Israele non è il solo Paese nella lista ‘nera’ della Le Pen. Eccetto la Russia, che viene considerata “parte dell’Europa delle nazioni”, non potranno avere la doppia cittadinanza anche cittadini di Usa e dei Paesi nord-africani, molto presenti in Francia.
La Le Pen ha giustificato l’invito come parte di quello che chiama “uno sforzo congiunto per sconfiggere l’estremismo islamista, che richiede sacrifici da parte di tutti”. Le sue dichiarazioni alimentano le polemiche per le posizioni del Front National riguardo agli ebrei. Come dimenticare le dichiarazioni del padre di Marine, Jean-Marie le Pen, fondatore del partito, sulla non esistenza delle camere a gas o le sue battute di cattivo gusto sulla Shoah? Nonostante gli sforzi di Marine di prendere le distanze dal padre, espellendolo anche dal partito, l’ombra dell’antisemitismo rimane sul partito nazionalista.

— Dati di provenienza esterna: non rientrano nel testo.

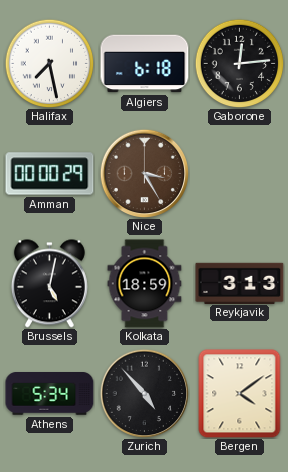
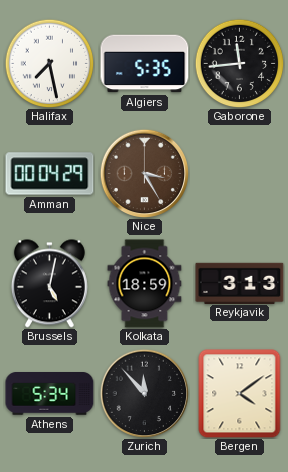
Algiers: 6:18 -> 5:35
Gaborone: 12:14 -> 11:44
Amman: 00:00 -> 00:04
Zurich: 4:53 -> 11:53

Pochi giorni prima la Le Pen aveva fatto un’altra dichiarazione preoccupante per gli ebrei: “Poiché penso che chiunque in Francia dovrebbe ricevere lo stesso trattamento, sostengo anche il divieto di indossare la kippah in pubblico così si compie un passo necessario per combattere l’Islam radicale in Francia”. Per la Le Pen “il patriottismo non è mai razzismo”, prendendo le difese del blocco imposto dal presidente Donald Trump sull’entrata negli USA dei cittadini di sette Paesi arabi, affermando che “ci sono dozzine di paesi musulmani nel mondo che non sono su questa lista. In compenso, il fatto che vi siano 15 paesi che vietano l’accesso agli israeliani non scandalizza nessuno”.
La leader del Fn ha negato che il suo e gli altri partiti anti-immigrati in Europa (compresa la Lega Nord in Italia) siano razzisti “Amare la patria, voler preservare la cultura e l’identità, e proteggere gli interessi degli americani in America, dei francesi in Francia e degli israeliani in Israele mi sembra più che legittimo”.

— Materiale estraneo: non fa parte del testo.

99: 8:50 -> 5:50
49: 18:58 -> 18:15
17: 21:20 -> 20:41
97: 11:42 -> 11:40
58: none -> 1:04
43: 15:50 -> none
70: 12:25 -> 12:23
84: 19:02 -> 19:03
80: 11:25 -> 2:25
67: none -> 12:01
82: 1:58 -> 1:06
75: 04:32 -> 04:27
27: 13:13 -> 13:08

In Francia, le elezioni presidenziali si terranno il 23 aprile con il ballottaggio il 7 maggio. Gli ultimi sondaggi danno Marine Le Pen in testa al primo turno con circa il 25%, ma la vedono perdente al secondo turno sia contro il candidato di centrodestra François Fillon sia contro il centrista Emmanuel Marcon.
C’è una scuola ebraica in uno dei comuni del “93”, Les Pavillions-sous-Bois, in cui viene affermata la “banalizzazione dell’antisemitismo” nelle scuole pubbliche: «L’antisemitismo è diventato una specie di opinione e il termine ebreo un insulto ordinario, abituale e giustificato”. Molti studenti di origine ebraica hanno lasciato le scuole pubbliche trasferendosi a quelle allestite dalle comunità ebraiche francesi. Parlando con docenti universitari si tratta di un allarmante segnale, già colto nel 2004 da un ispettore generale del ministero dell’Istruzione francese, Jean-Pierre Obin, che in un rapporto denunciava “il razzismo antiebraico” nelle scuole pubbliche. Questa situazione talvolta spinge le famiglie ebraiche, anche contro la loro volontà, verso le scuole private, non per forza ebraiche, ma anche cattoliche. Per parecchi candidati alle elezioni si tratta di un vero problema da affrontare, non solo per gli ebrei stessi, ma anche per la Francia: Si potrebbe commentare: che ne è oggi della laicità, un principio cardine della Francia? Principio sancito dalla Legge 1905 sulla separazione tra Stato e Chiese, che doveva in teoria garantire la pacifica coesistenza di tutte le religioni negli spazi pubblici. Tra la gente, sia atea e agnostica sia di religione cattolica e islamica ed ebraica si alimentano le polemiche: khepà, burkini, cappelli e veli. Tra i politici troviamo chi sceglie una linea di compromesso, una sorta di laicità soft: E’ il caso del candidato alle presidenziali del 2017 Emmanuel Macron (ex ministro dell’Economia di François Hollande). Frequentando scuole e comunità ebraiche si sente dire anche una frase allarmante: “non riconosco più questo Paese, per la gioventù ebraica qui non c’è futuro”. Insomma, la Francia di libertà-uguaglianza-fraternità sta perdendo la sua identità interna e internazionale?